I’m wondering if I’ve made a mistake here. I’ve got a 40mm shower waste outlet which runs less than a metre horizontally before it drops vertically for 2.5m, then goes outside for a further 2m horizontal run to the soil stack.

I see regs say anything over 3m should be 50mm but does that include the vertical run too?

It’s not too late to change but I’d prefer not to! Thanks.
 
Thanks - would you mind describing what the issue might be. I'm reading about laminar and turbulent flow but don't really understand it. Is it about sucking the water out of the trap?

Would it help if the last horizontal run (on the outside) was 50 but the vertical remained at 40? Thanks
 
Thanks. It’s not connected at the shower end.

So I’m going down a rabbit hole to try to understand this! I’m reading that on vertical drops water will flow in a vortex (so long as it’s vented), which lets air in and stops the suction effect. Does the open end of the soil stack mean that it’s vented?

Anything to avoid re-doing it!
 
Does the open end of the soil stack mean that it’s vented?
Yes, but not until it reaches the stack. I wouldn't worry about the theory, try it and see if it is ok.

Or, if you want to follow the regs, it'll need changed anyway.
 
Does the open end of the soil stack mean that it’s vented?
'Fraid not - The waste pipe run itself would need to be vented, ideally upstream or very close to the trap. If the run was vented then that would probably mitigate self syphoning - i.e. the water from the shower filling the waste pipe and then creating a vacuum. You don't tend to get anti vac shower traps though, which are designed to break that vacuum. Venting the shower run may be awkward.

That being said, given it is a shower then the volume of water being drained p/min isn't huge, as say a full bath or basin being emptied in a oner, so the waste may never fill completely creating a vacuum that would pull on the trap seal. In a vertical drop though the risk of a vacuum may be greater, due to increase in water velocity.

Best idea would be to test it before it's all sealed and inaccessible - fit a trap to the end of the run and dump a load of water down it and see if it then pulls the seal.
 
Try it and see. There is no way of knowing if it will help or not.
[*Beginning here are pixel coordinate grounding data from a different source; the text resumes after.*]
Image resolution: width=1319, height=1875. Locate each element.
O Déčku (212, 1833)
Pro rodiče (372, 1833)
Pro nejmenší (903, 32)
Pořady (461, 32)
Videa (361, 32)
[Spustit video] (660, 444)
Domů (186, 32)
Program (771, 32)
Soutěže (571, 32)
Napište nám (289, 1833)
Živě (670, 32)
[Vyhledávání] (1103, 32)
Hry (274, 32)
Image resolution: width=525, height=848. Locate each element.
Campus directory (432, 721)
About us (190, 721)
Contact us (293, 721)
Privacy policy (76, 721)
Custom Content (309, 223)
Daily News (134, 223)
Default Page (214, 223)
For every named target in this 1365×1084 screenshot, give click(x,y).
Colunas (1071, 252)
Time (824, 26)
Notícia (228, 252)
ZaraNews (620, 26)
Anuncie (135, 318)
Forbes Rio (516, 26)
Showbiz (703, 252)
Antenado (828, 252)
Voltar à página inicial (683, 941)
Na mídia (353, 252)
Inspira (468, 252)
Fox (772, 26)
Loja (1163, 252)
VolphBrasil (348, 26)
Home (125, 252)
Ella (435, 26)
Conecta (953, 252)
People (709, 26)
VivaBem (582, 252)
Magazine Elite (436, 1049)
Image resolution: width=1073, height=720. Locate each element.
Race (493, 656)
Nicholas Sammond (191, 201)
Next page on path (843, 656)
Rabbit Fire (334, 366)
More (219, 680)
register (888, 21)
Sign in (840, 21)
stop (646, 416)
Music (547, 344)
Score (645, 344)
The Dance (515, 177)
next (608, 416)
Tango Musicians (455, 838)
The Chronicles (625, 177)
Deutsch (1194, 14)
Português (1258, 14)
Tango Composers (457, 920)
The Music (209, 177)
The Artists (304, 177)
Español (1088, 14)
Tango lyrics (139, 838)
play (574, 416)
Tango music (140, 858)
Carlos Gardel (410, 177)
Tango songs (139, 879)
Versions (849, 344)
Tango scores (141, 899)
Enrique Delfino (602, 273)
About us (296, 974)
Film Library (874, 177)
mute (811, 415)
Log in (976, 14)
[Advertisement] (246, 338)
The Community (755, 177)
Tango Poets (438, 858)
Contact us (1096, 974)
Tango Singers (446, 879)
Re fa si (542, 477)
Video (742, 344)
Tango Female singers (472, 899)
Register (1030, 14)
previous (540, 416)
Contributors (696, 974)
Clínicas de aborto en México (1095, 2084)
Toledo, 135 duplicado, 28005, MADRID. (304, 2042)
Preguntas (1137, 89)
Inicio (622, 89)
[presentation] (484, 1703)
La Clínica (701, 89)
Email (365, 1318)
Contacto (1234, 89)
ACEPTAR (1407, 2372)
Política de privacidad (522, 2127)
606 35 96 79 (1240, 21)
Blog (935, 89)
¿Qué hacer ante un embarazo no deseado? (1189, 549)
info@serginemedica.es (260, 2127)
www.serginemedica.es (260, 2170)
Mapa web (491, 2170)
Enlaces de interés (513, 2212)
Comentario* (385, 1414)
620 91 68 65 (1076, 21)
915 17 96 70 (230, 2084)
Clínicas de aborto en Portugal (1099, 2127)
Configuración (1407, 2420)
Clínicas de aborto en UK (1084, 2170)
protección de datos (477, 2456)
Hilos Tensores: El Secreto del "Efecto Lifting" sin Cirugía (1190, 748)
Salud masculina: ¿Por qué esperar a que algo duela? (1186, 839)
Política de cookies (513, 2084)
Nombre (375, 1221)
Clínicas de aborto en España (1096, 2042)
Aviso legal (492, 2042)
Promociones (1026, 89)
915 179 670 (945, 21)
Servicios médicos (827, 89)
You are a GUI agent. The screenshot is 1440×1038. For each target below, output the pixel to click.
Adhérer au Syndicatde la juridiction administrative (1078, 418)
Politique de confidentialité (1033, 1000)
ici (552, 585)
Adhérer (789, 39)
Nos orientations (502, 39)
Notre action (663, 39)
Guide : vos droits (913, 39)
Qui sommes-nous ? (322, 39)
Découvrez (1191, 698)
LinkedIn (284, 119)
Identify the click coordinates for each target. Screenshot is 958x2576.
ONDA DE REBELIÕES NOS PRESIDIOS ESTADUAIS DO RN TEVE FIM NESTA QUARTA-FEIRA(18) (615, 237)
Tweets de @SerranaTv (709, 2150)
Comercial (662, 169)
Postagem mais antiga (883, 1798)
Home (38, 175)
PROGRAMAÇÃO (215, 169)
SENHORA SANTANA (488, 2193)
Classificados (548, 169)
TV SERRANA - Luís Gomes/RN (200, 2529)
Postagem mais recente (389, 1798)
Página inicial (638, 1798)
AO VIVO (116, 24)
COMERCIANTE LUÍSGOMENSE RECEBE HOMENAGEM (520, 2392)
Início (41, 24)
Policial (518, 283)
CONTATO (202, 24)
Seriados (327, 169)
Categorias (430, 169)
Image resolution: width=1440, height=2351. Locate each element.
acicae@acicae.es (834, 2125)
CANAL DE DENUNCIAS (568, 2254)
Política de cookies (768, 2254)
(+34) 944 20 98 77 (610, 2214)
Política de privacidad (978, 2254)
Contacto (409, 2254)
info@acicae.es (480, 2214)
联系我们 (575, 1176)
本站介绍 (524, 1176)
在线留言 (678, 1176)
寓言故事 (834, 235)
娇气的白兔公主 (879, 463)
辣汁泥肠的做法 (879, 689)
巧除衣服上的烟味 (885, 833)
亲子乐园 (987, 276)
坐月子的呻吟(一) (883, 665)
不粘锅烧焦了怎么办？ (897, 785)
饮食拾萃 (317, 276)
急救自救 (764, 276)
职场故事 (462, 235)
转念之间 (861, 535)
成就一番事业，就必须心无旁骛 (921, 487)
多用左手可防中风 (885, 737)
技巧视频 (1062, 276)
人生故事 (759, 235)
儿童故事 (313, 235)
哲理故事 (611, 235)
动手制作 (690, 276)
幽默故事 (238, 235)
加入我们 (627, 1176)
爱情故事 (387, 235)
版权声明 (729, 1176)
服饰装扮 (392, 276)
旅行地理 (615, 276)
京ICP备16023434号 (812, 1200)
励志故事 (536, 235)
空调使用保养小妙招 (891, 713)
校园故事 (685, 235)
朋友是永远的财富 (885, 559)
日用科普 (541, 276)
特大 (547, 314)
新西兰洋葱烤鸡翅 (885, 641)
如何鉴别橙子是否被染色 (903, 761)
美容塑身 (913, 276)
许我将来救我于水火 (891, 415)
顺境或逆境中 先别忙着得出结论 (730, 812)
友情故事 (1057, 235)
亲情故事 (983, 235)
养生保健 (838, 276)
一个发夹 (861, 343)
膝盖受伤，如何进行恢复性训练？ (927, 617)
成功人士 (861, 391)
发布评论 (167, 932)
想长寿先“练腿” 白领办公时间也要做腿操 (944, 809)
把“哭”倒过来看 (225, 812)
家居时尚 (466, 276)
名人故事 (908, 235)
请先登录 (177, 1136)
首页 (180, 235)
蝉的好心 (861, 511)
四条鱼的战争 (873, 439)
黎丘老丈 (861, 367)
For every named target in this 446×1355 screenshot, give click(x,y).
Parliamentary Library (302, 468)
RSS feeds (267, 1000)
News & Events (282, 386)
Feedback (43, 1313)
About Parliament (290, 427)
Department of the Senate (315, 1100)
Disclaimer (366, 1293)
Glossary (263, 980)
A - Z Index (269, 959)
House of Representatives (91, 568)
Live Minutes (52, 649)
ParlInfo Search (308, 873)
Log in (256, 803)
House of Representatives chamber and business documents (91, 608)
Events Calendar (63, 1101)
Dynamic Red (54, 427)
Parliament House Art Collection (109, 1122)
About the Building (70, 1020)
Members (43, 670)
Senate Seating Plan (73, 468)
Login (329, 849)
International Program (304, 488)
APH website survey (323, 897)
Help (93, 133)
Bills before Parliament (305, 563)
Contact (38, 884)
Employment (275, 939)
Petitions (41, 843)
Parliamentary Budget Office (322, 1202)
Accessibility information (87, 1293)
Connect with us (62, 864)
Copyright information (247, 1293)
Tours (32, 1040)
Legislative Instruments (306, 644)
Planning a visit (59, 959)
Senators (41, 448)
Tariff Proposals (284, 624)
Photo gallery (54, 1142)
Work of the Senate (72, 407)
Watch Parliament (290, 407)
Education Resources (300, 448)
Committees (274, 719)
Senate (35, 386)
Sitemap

It really is severely undersized for what you are doing.
 
Okay thanks. I'll give it a go.

So now I'm wondering about the bath waste (different room). It runs horizontally for a metre to a swept tee where the basin joins. Then another 1.5m through the outside wall with a 30cm turn to the soil stack. Seeing as it's a bath should that be 50mm too?
 
So now I'm wondering about the bath waste (different room). It runs horizontally for a metre to a swept tee where the basin joins
I'd just add an anti vac basin trap onto that, just to stop any gurgling @ the basin trap if either the basin empties or if a full bath is let go.